*** Opening Dataset ***

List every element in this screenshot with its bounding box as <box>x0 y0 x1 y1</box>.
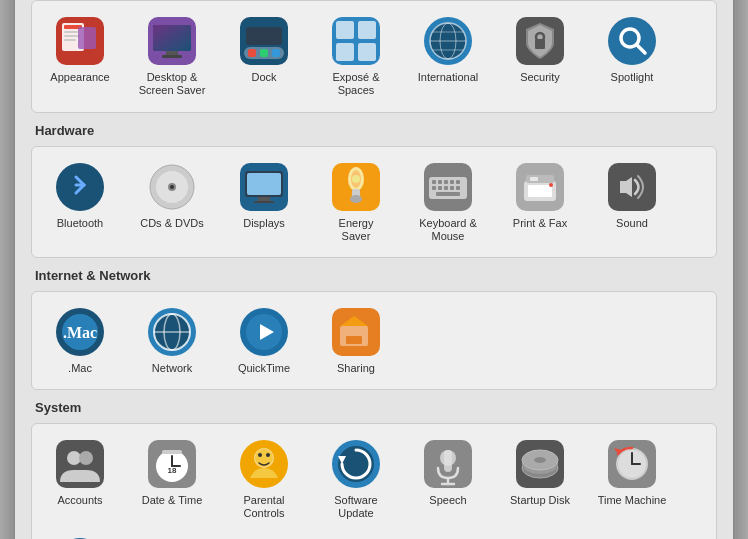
svg-rect-49 <box>258 197 270 201</box>
pref-label-sharing: Sharing <box>337 362 375 375</box>
section-items-system: Accounts18Date & TimeParentalControlsSof… <box>31 423 717 539</box>
pref-item-cds-dvds[interactable]: CDs & DVDs <box>128 155 216 249</box>
pref-icon-quicktime <box>238 306 290 358</box>
pref-item-security[interactable]: Security <box>496 9 584 103</box>
system-preferences-window: System Preferences ◀ ▶ Show All Personal… <box>14 0 734 539</box>
pref-icon-appearance <box>54 15 106 67</box>
svg-rect-62 <box>450 180 454 184</box>
svg-rect-8 <box>78 27 96 49</box>
pref-label-print-fax: Print & Fax <box>513 217 567 230</box>
svg-point-94 <box>79 451 93 465</box>
pref-item-software-update[interactable]: SoftwareUpdate <box>312 432 400 526</box>
pref-item-print-fax[interactable]: Print & Fax <box>496 155 584 249</box>
svg-rect-65 <box>438 186 442 190</box>
pref-item-parental-controls[interactable]: ParentalControls <box>220 432 308 526</box>
svg-rect-68 <box>456 186 460 190</box>
pref-item-quicktime[interactable]: QuickTime <box>220 300 308 381</box>
pref-item-bluetooth[interactable]: Bluetooth <box>36 155 124 249</box>
svg-point-121 <box>534 457 546 463</box>
section-items-hardware: BluetoothCDs & DVDsDisplaysEnergySaverKe… <box>31 146 717 258</box>
section-system: SystemAccounts18Date & TimeParentalContr… <box>31 400 717 539</box>
pref-item-international[interactable]: International <box>404 9 492 103</box>
svg-rect-50 <box>254 201 274 203</box>
pref-icon-sound <box>606 161 658 213</box>
section-items-personal: AppearanceDesktop &Screen SaverDockExpos… <box>31 0 717 112</box>
pref-label-energy-saver: EnergySaver <box>339 217 374 243</box>
pref-item-keyboard-mouse[interactable]: Keyboard &Mouse <box>404 155 492 249</box>
pref-label-bluetooth: Bluetooth <box>57 217 103 230</box>
svg-rect-61 <box>444 180 448 184</box>
pref-item-desktop-screensaver[interactable]: Desktop &Screen Saver <box>128 9 216 103</box>
pref-item-speech[interactable]: Speech <box>404 432 492 526</box>
svg-rect-59 <box>432 180 436 184</box>
svg-rect-60 <box>438 180 442 184</box>
pref-label-expose-spaces: Exposé &Spaces <box>332 71 379 97</box>
pref-icon-speech <box>422 438 474 490</box>
svg-rect-91 <box>346 336 362 344</box>
pref-item-sharing[interactable]: Sharing <box>312 300 400 381</box>
pref-label-keyboard-mouse: Keyboard &Mouse <box>419 217 476 243</box>
section-internet-network: Internet & Network.Mac.MacNetworkQuickTi… <box>31 268 717 390</box>
pref-label-cds-dvds: CDs & DVDs <box>140 217 204 230</box>
pref-item-energy-saver[interactable]: EnergySaver <box>312 155 400 249</box>
pref-label-speech: Speech <box>429 494 466 507</box>
pref-icon-spotlight <box>606 15 658 67</box>
pref-label-displays: Displays <box>243 217 285 230</box>
svg-point-35 <box>608 17 656 65</box>
pref-icon-energy-saver <box>330 161 382 213</box>
pref-icon-print-fax <box>514 161 566 213</box>
svg-rect-18 <box>272 49 280 57</box>
svg-rect-72 <box>528 185 552 197</box>
content-area: PersonalAppearanceDesktop &Screen SaverD… <box>15 0 733 539</box>
pref-item-displays[interactable]: Displays <box>220 155 308 249</box>
pref-icon-time-machine <box>606 438 658 490</box>
svg-rect-12 <box>166 51 178 55</box>
pref-item-universal-access[interactable]: UniversalAccess <box>36 530 124 539</box>
svg-rect-11 <box>153 25 191 51</box>
svg-point-93 <box>67 451 81 465</box>
pref-icon-software-update <box>330 438 382 490</box>
section-hardware: HardwareBluetoothCDs & DVDsDisplaysEnerg… <box>31 123 717 258</box>
pref-label-startup-disk: Startup Disk <box>510 494 570 507</box>
svg-rect-24 <box>358 43 376 61</box>
pref-label-parental-controls: ParentalControls <box>244 494 285 520</box>
pref-icon-keyboard-mouse <box>422 161 474 213</box>
pref-label-date-time: Date & Time <box>142 494 203 507</box>
pref-item-appearance[interactable]: Appearance <box>36 9 124 103</box>
svg-point-75 <box>549 183 553 187</box>
svg-text:18: 18 <box>168 466 177 475</box>
pref-icon-sharing <box>330 306 382 358</box>
pref-icon-expose-spaces <box>330 15 382 67</box>
svg-point-105 <box>266 453 270 457</box>
pref-item-date-time[interactable]: 18Date & Time <box>128 432 216 526</box>
pref-item-dock[interactable]: Dock <box>220 9 308 103</box>
section-title-hardware: Hardware <box>31 123 717 138</box>
pref-item-spotlight[interactable]: Spotlight <box>588 9 676 103</box>
svg-rect-16 <box>248 49 256 57</box>
pref-item-startup-disk[interactable]: Startup Disk <box>496 432 584 526</box>
svg-rect-6 <box>64 35 80 37</box>
pref-label-appearance: Appearance <box>50 71 109 84</box>
pref-item-mac[interactable]: .Mac.Mac <box>36 300 124 381</box>
pref-item-sound[interactable]: Sound <box>588 155 676 249</box>
pref-icon-network <box>146 306 198 358</box>
svg-rect-19 <box>246 27 282 45</box>
svg-text:.Mac: .Mac <box>63 324 97 341</box>
pref-label-security: Security <box>520 71 560 84</box>
pref-label-quicktime: QuickTime <box>238 362 290 375</box>
pref-icon-international <box>422 15 474 67</box>
svg-rect-21 <box>336 21 354 39</box>
pref-item-time-machine[interactable]: Time Machine <box>588 432 676 526</box>
svg-rect-69 <box>436 192 460 196</box>
svg-rect-23 <box>336 43 354 61</box>
svg-rect-64 <box>432 186 436 190</box>
svg-point-104 <box>258 453 262 457</box>
pref-item-expose-spaces[interactable]: Exposé &Spaces <box>312 9 400 103</box>
svg-rect-5 <box>64 31 78 33</box>
svg-rect-97 <box>162 450 182 454</box>
pref-icon-parental-controls <box>238 438 290 490</box>
pref-label-time-machine: Time Machine <box>598 494 667 507</box>
svg-rect-48 <box>247 173 281 195</box>
pref-item-accounts[interactable]: Accounts <box>36 432 124 526</box>
pref-item-network[interactable]: Network <box>128 300 216 381</box>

*** Closing Dataset ***

What is expected: In the copy, leave out the pictures and restate the records exactly.

Response to this exercise:
List every element in this screenshot with its bounding box as <box>x0 y0 x1 y1</box>.
svg-rect-49 <box>258 197 270 201</box>
pref-label-sharing: Sharing <box>337 362 375 375</box>
section-items-system: Accounts18Date & TimeParentalControlsSof… <box>31 423 717 539</box>
pref-item-cds-dvds[interactable]: CDs & DVDs <box>128 155 216 249</box>
pref-icon-quicktime <box>238 306 290 358</box>
pref-item-security[interactable]: Security <box>496 9 584 103</box>
system-preferences-window: System Preferences ◀ ▶ Show All Personal… <box>14 0 734 539</box>
pref-icon-appearance <box>54 15 106 67</box>
svg-rect-62 <box>450 180 454 184</box>
svg-rect-8 <box>78 27 96 49</box>
pref-label-print-fax: Print & Fax <box>513 217 567 230</box>
svg-point-94 <box>79 451 93 465</box>
pref-item-software-update[interactable]: SoftwareUpdate <box>312 432 400 526</box>
pref-item-print-fax[interactable]: Print & Fax <box>496 155 584 249</box>
svg-rect-65 <box>438 186 442 190</box>
pref-item-parental-controls[interactable]: ParentalControls <box>220 432 308 526</box>
svg-rect-68 <box>456 186 460 190</box>
pref-item-quicktime[interactable]: QuickTime <box>220 300 308 381</box>
pref-item-bluetooth[interactable]: Bluetooth <box>36 155 124 249</box>
svg-point-121 <box>534 457 546 463</box>
section-items-hardware: BluetoothCDs & DVDsDisplaysEnergySaverKe… <box>31 146 717 258</box>
section-system: SystemAccounts18Date & TimeParentalContr… <box>31 400 717 539</box>
pref-item-international[interactable]: International <box>404 9 492 103</box>
svg-rect-50 <box>254 201 274 203</box>
pref-icon-sound <box>606 161 658 213</box>
section-items-personal: AppearanceDesktop &Screen SaverDockExpos… <box>31 0 717 112</box>
pref-label-energy-saver: EnergySaver <box>339 217 374 243</box>
pref-item-keyboard-mouse[interactable]: Keyboard &Mouse <box>404 155 492 249</box>
pref-label-bluetooth: Bluetooth <box>57 217 103 230</box>
svg-rect-61 <box>444 180 448 184</box>
pref-item-desktop-screensaver[interactable]: Desktop &Screen Saver <box>128 9 216 103</box>
pref-item-speech[interactable]: Speech <box>404 432 492 526</box>
svg-rect-59 <box>432 180 436 184</box>
svg-rect-60 <box>438 180 442 184</box>
pref-label-expose-spaces: Exposé &Spaces <box>332 71 379 97</box>
pref-icon-speech <box>422 438 474 490</box>
svg-rect-91 <box>346 336 362 344</box>
pref-item-sharing[interactable]: Sharing <box>312 300 400 381</box>
pref-label-keyboard-mouse: Keyboard &Mouse <box>419 217 476 243</box>
section-internet-network: Internet & Network.Mac.MacNetworkQuickTi… <box>31 268 717 390</box>
pref-label-cds-dvds: CDs & DVDs <box>140 217 204 230</box>
pref-item-energy-saver[interactable]: EnergySaver <box>312 155 400 249</box>
pref-label-speech: Speech <box>429 494 466 507</box>
pref-icon-spotlight <box>606 15 658 67</box>
pref-label-displays: Displays <box>243 217 285 230</box>
svg-point-35 <box>608 17 656 65</box>
pref-icon-energy-saver <box>330 161 382 213</box>
pref-icon-print-fax <box>514 161 566 213</box>
svg-rect-18 <box>272 49 280 57</box>
svg-rect-72 <box>528 185 552 197</box>
content-area: PersonalAppearanceDesktop &Screen SaverD… <box>15 0 733 539</box>
pref-item-displays[interactable]: Displays <box>220 155 308 249</box>
pref-icon-time-machine <box>606 438 658 490</box>
svg-rect-12 <box>166 51 178 55</box>
pref-item-universal-access[interactable]: UniversalAccess <box>36 530 124 539</box>
svg-rect-11 <box>153 25 191 51</box>
svg-point-93 <box>67 451 81 465</box>
pref-icon-software-update <box>330 438 382 490</box>
section-hardware: HardwareBluetoothCDs & DVDsDisplaysEnerg… <box>31 123 717 258</box>
pref-label-startup-disk: Startup Disk <box>510 494 570 507</box>
svg-rect-24 <box>358 43 376 61</box>
pref-label-parental-controls: ParentalControls <box>244 494 285 520</box>
pref-icon-keyboard-mouse <box>422 161 474 213</box>
pref-label-date-time: Date & Time <box>142 494 203 507</box>
pref-item-appearance[interactable]: Appearance <box>36 9 124 103</box>
svg-point-75 <box>549 183 553 187</box>
svg-text:18: 18 <box>168 466 177 475</box>
pref-icon-sharing <box>330 306 382 358</box>
pref-icon-expose-spaces <box>330 15 382 67</box>
svg-point-105 <box>266 453 270 457</box>
pref-item-date-time[interactable]: 18Date & Time <box>128 432 216 526</box>
pref-item-dock[interactable]: Dock <box>220 9 308 103</box>
section-title-hardware: Hardware <box>31 123 717 138</box>
pref-item-spotlight[interactable]: Spotlight <box>588 9 676 103</box>
svg-rect-16 <box>248 49 256 57</box>
pref-item-startup-disk[interactable]: Startup Disk <box>496 432 584 526</box>
svg-rect-6 <box>64 35 80 37</box>
pref-label-appearance: Appearance <box>50 71 109 84</box>
pref-item-mac[interactable]: .Mac.Mac <box>36 300 124 381</box>
pref-item-sound[interactable]: Sound <box>588 155 676 249</box>
pref-icon-network <box>146 306 198 358</box>
svg-rect-19 <box>246 27 282 45</box>
svg-text:.Mac: .Mac <box>63 324 97 341</box>
pref-label-security: Security <box>520 71 560 84</box>
pref-label-quicktime: QuickTime <box>238 362 290 375</box>
pref-icon-international <box>422 15 474 67</box>
svg-rect-21 <box>336 21 354 39</box>
pref-item-time-machine[interactable]: Time Machine <box>588 432 676 526</box>
svg-rect-69 <box>436 192 460 196</box>
svg-rect-23 <box>336 43 354 61</box>
svg-rect-64 <box>432 186 436 190</box>
svg-point-104 <box>258 453 262 457</box>
pref-item-expose-spaces[interactable]: Exposé &Spaces <box>312 9 400 103</box>
svg-rect-5 <box>64 31 78 33</box>
svg-rect-97 <box>162 450 182 454</box>
pref-icon-parental-controls <box>238 438 290 490</box>
pref-label-time-machine: Time Machine <box>598 494 667 507</box>
svg-rect-48 <box>247 173 281 195</box>
pref-item-accounts[interactable]: Accounts <box>36 432 124 526</box>
pref-item-network[interactable]: Network <box>128 300 216 381</box>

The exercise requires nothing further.